We have identified the main activities of the growing process. 1) Planting – the germination and the seedling growth methods (using rockwool or small dirt planters for example) how long they take to grow to a hardy transplantable stage is a factor. Keep in mind that each type of plant that bears a different vegetable can vary in their growth cycles, some can come on quickly and be introduced to the grow beds within 3 or 4 weeks. Others can take just that amount of time to gain length but need an additional few weeks to be ready to transplant. This variable and how you schedule each one can be what determines the greater numbers to our harvest yields.

Then there is 2) Nurturing the plants once they have been transplanted into the grow beds is another factor to consider. How long does a plant take to flower and bloom? From that point until vegetables are ready to harvest? What additional nutrients, if any, do the plants need to support a greater yield of their bounty? Again the time that each type of plant takes in the natural course of growing must be considered to properly plan your Aquaponics Systems Farm.

Lastly there is 3) Harvesting – also dependent on the type of plant you are growing and looking to gain delicious eatables from, is how many times it can go through the flowering to harvest cycle. Is it just once, or can you do it continually? Is it one cycle at a time, or can it run consecutively? Once the plant is exhausted and no longer producing what do you do with it? Lastly, is it a one time only or a perennial?

Getting the time frames right can help you avoid a lot of starts and stops that would delay and minimize what your harvest results could be.

Timing

Which all leads into timing. How you plan each stage with each type of plant and veggie/fruit and guide them from “birth to death” is all determined on what you have experienced before. Yes, I said that correctly. Sure, you can go to the local nursery, and get estimates from those that work there, you can even go to the likes of agricultural colleges and get their time frames. Most times, they are going to give you what your plant of choice has done in the ground, outdoors. Which can be a good place to start, however you may see the timing of growing indoors a bit differently.
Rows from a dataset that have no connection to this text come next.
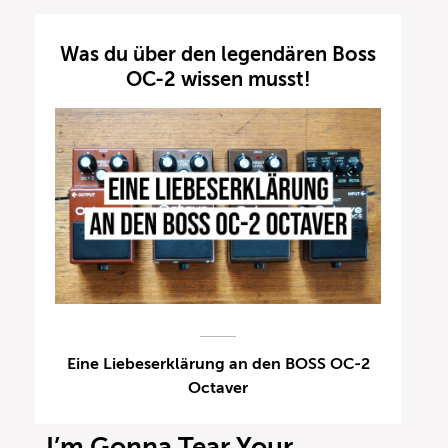
Was du über den legendären Boss
OC-2 wissen musst!
Eine Liebeserklärung an den BOSS OC-2
Octaver
„I’m Gonna Tear Your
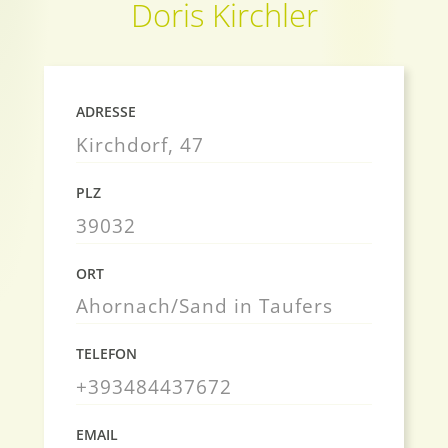
Doris Kirchler
ADRESSE
Kirchdorf, 47
PLZ
39032
ORT
Ahornach/Sand in Taufers
TELEFON
+393484437672
EMAIL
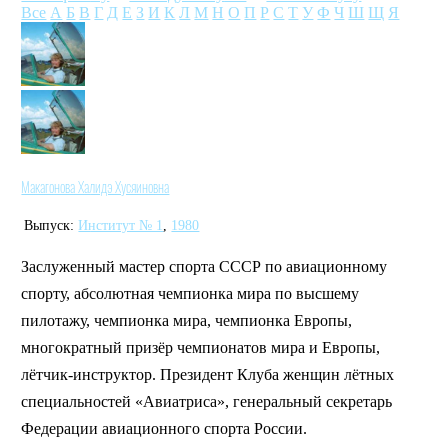
Все
А
Б
В
Г
Д
Е
З
И
К
Л
М
Н
О
П
Р
С
Т
У
Ф
Ч
Ш
Щ
Я
Макагонова Халидэ Хусяиновна
Выпуск:
Институт № 1
,
1980
Заслуженный мастер спорта СССР по авиационному
спорту, абсолютная чемпионка мира по высшему
пилотажу, чемпионка мира, чемпионка Европы,
многократный призёр чемпионатов мира и Европы,
лётчик-инструктор. Президент Клуба женщин лётных
специальностей «Авиатриса», генеральный секретарь
Федерации авиационного спорта России.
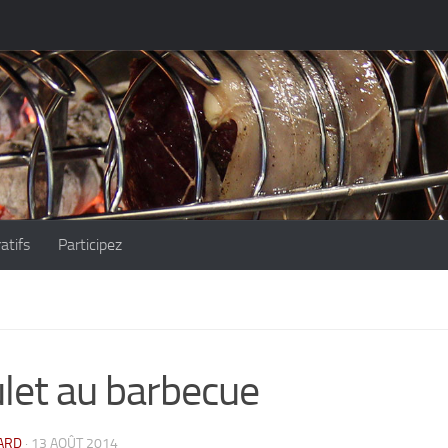
atifs
Participez
let au barbecue
ARD
· 13 AOÛT 2014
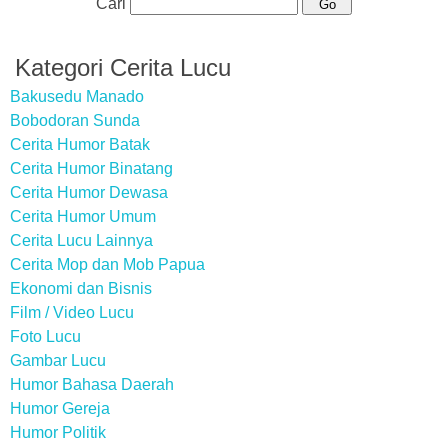
Cari
Kategori Cerita Lucu
Bakusedu Manado
Bobodoran Sunda
Cerita Humor Batak
Cerita Humor Binatang
Cerita Humor Dewasa
Cerita Humor Umum
Cerita Lucu Lainnya
Cerita Mop dan Mob Papua
Ekonomi dan Bisnis
Film / Video Lucu
Foto Lucu
Gambar Lucu
Humor Bahasa Daerah
Humor Gereja
Humor Politik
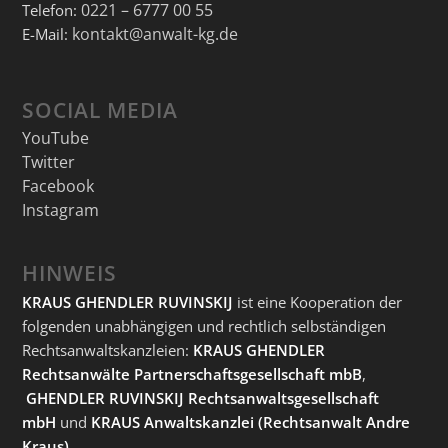
0221 – 6777 00 55
Telefon:
kontakt@anwalt-kg.de
E-Mail:
SOCIAL MEDIA
YouTube
Twitter
Facebook
Instagram
HINWEIS
KRAUS GHENDLER RUVINSKIJ
ist eine Kooperation der
folgenden unabhängigen und rechtlich selbständigen
Rechtsanwaltskanzleien:
KRAUS GHENDLER
Rechtsanwälte Partnerschaftsgesellschaft mbB
,
GHENDLER RUVINSKIJ Rechtsanwaltsgesellschaft
mbH
und
KRAUS Anwaltskanzlei
(Rechtsanwalt Andre
Kraus).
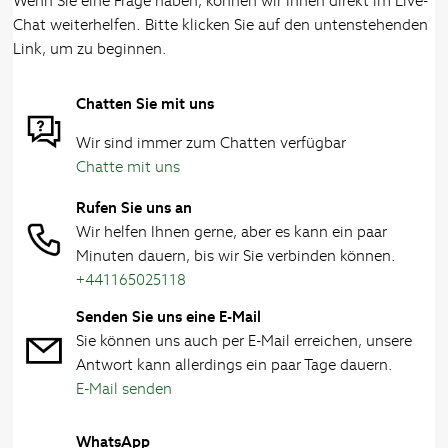
Wenn Sie eine Frage haben, können wir Ihnen direkt im Live-
Chat weiterhelfen. Bitte klicken Sie auf den untenstehenden
Link, um zu beginnen.
Chatten Sie mit uns
Wir sind immer zum Chatten verfügbar
Chatte mit uns
Rufen Sie uns an
Wir helfen Ihnen gerne, aber es kann ein paar
Minuten dauern, bis wir Sie verbinden können.
+441165025118
Senden Sie uns eine E-Mail
Sie können uns auch per E-Mail erreichen, unsere
Antwort kann allerdings ein paar Tage dauern.
E-Mail senden
WhatsApp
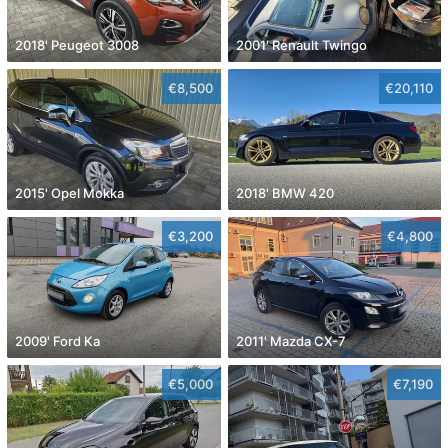
2018' Peugeot 3008
2001' Renault Twingo
€8,500
€20,110
2015' Opel Mokka
2018' BMW 420
€3,200
€4,800
2009' Ford Ka
2011' Mazda CX-7
€5,000
€7,190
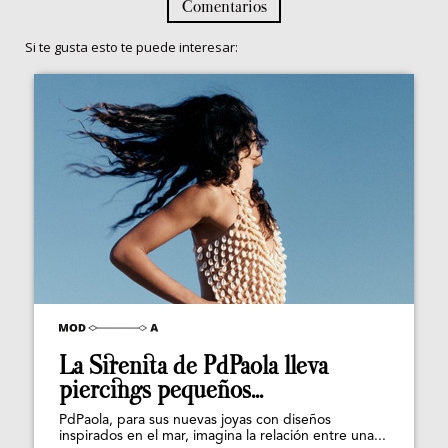
Comentarios
Si te gusta esto te puede interesar:
La Sirenita de PdPaola lleva
piercings pequeños...
PdPaola, para sus nuevas joyas con diseños
inspirados en el mar, imagina la relación entre una...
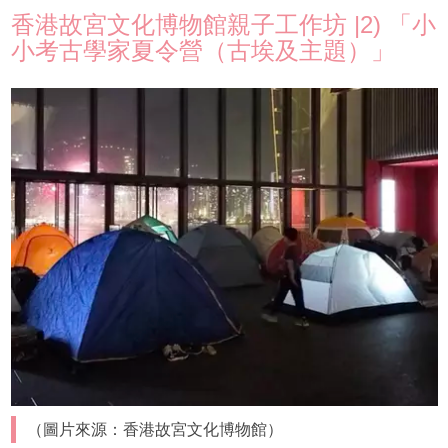
香港故宮文化博物館親子工作坊 |2) 「小
小考古學家夏令營（古埃及主題）」
（圖片來源：香港故宮文化博物館）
As you are going through your first growing period, keep a close eye on the time it takes for those plants in each stage. Write them down even. Then when you get to the next period of time you can better gauge and toggle the growing systems in each grow bed, thus better optimizing your space, and timing for higher and more frequent yields.

I am sorry that there is no other clear cut way to give this to you. There is not a set chart with seed-plant-grow time-harvest times to an exact ‘T’. However you can develop one for yourself, with the chosen fruits and vegetables you seek to grow, harvest and eat.

Harvesting

Now, the point of all this is to be able to not only grow your own food, but to use it to sustain you over the course of time. There are ways beyond just using them fresh from the vine, that you can elongate their bio availability to your advantage.  When you get your system humming smoothly, there are ways to be able to preserve, pickle, dehydrate, freeze dry or can what you get from those precious plants. CLICK HERE to start getting the basics on how to preserve that food you are growing on your ever increasing Aquaponics Systems Farm!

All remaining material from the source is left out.